Revealing mechanisms for significantly enhancing plasticity of high silicon steel by combining experiment with first principle

Abstract

Conventional high silicon steel possesses extremely low plasticity at room temperature, where even zero elongation can take place, so it is pretty difficult to implement cold working. In the present study, the novel Fe-6.5Si-2Cr-12Ni (wt%) high silicon steel is derived from addition of Cr and Ni, and in particular, Fe-6.5Si-2Cr-12Ni high silicon steel possesses much higher room-temperature plasticity than conventional high silicon steel and simultaneously it keeps very high tensile strength, where it possesses an elongation of 15.84% as well as an ultimate tensile strength of 1403.07 MPa at room temperature.
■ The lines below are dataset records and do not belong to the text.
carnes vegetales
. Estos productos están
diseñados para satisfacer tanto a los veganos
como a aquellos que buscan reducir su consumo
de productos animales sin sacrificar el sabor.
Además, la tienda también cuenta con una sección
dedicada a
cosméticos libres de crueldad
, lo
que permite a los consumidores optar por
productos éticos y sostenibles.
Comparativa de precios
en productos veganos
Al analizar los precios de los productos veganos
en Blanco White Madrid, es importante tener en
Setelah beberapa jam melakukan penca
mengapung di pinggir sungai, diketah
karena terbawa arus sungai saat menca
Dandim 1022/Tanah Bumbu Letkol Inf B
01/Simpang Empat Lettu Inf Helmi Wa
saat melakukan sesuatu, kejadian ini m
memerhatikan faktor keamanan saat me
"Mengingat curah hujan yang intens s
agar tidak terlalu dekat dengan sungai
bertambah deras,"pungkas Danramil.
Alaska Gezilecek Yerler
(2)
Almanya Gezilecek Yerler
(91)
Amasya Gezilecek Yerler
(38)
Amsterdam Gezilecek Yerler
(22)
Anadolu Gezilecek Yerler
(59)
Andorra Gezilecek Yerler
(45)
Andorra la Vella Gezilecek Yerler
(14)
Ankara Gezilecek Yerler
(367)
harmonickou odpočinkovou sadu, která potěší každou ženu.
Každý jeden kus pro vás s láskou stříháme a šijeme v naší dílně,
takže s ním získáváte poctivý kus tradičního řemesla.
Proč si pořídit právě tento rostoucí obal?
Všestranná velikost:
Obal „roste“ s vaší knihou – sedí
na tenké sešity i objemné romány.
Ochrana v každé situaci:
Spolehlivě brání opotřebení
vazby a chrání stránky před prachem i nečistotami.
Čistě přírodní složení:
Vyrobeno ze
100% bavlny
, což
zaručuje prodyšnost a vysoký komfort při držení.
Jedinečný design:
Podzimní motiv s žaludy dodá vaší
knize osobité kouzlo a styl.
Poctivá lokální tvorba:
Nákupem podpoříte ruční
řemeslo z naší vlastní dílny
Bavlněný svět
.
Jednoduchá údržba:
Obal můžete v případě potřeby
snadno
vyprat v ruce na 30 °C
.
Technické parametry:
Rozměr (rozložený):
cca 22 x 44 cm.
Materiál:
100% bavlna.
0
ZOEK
An excellent combination of mechanical properties for Fe-6.5Si-2Cr-12Ni high silicon steel is attributed to refinement of grain, reduction of ordered phase, formation of acicular-ferrite-like lath structure and complexity of crystal orientation. The results calculated based on first principle are further responsible for the reason why Cr and Ni elements contribute to increasing plasticity of Fe-6.5Si-2Cr-12Ni high silicon steel, where 4s-orbital of Cr atom and 3d-orbital of Ni atom are directly involved in bonding. In particular, the activity of the electrons is increased and the intensity of metallic bond is enhanced, which is responsible for enhancing plasticity of Fe-6.5Si-2Cr-12Ni high silicon steel.